If the world were a paradise of luxury and ease, a land flowing with milk and honey, where every Jack obtained his Jill at once and without any difficulty, men would either die of boredom or hang themselves; or there would be wars, massacres, and murders; so that in the end mankind would inflict more suffering on itself than it has now to accept at the hands of Nature."
"In his powers of reflection, memory and foresight, man possesses, as it were, a machine for condensing and storing up his pleasures and his sorrows."
This is why we can "choose" suicide because (notwithstanding the fear of death - whether instinctive or otherwise) we are able to reflect upon our current circumstances and make a considered decision about the relative merits of curtailing current (and presumably unbearable) suffering or enduring suffering offset by the promise of future pleasures. Animals, of course, don't have this choice and this is an important point because, considering the human capacity for immense suffering and the conscious contemplation of it, we need the most formidable disincentives to counteract the logical conclusion that life isn't worth living at all.

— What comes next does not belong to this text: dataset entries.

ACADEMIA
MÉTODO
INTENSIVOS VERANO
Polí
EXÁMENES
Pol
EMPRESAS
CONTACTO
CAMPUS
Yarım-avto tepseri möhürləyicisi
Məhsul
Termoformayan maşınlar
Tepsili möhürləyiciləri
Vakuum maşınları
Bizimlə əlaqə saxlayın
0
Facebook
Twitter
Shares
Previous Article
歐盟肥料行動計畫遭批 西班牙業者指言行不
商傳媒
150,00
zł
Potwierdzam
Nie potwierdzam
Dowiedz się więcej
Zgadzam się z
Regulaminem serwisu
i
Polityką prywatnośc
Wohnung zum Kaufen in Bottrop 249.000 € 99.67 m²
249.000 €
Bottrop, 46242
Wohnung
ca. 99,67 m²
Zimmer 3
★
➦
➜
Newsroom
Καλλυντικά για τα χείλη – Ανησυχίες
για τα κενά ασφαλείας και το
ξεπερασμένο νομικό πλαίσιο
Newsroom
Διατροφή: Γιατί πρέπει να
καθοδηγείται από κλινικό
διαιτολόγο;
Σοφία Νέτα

But what does this mean as regards the "alleviation of suffering"? If we alleviate suffering in one quarter are we not simply creating the conditions for suffering in another? For example, if we alleviate the suffering of an animal experiencing pain, do we not then encourage the potential for this animal to live longer, to consume more and to perpetuate itself and thereby create a increasing demand on limited resources? So whilst the negative effect might not be immediately encountered, it will nonetheless, be exacted at a later date and probably to a greater degree, if not on that particular animal, then another. This reminds me of the second law of thermodynamics, of which, as biological thermodynamicist Donald Haynie has said:
"Any theory claiming to describe how organisms originate and continue to exist by natural causes must be compatible with the first and second laws of thermodynamics."
This law states that the entropy (disorder) of a closed system will increase over time until an energy equilibrium is reached (ie: all the energy is used up OR until there is a equilibrium between energy available and energy consumed). But this shouldn't lead us to the conclusion that to alleviate suffering is a pointless task. Speculating about some future increase in suffering is simply that: speculation - any amount of which shouldn't give us licence to renounce our responsibility to make the present as devoid of suffering as possible, whilst propagating a minimum of future suffering. This is surely what "sustainability" is all about: creating a balance between the resources available to us and our consumption of them such that we can endure.
The strange but deeply affirming thing about Schopenhauer was that despite his devastatingly pessimistic views, he was able to rise above these miseries and indicate a way forward:
“In fact, the conviction that the world and man is something that had better not have been, is of a kind to fill us with indulgence towards one another… and it reminds us of that which is after all the most necessary thing in life—the tolerance, patience, regard, and love of neighbor, of which everyone stands in need, and which, therefore, every man owes to his fellow.”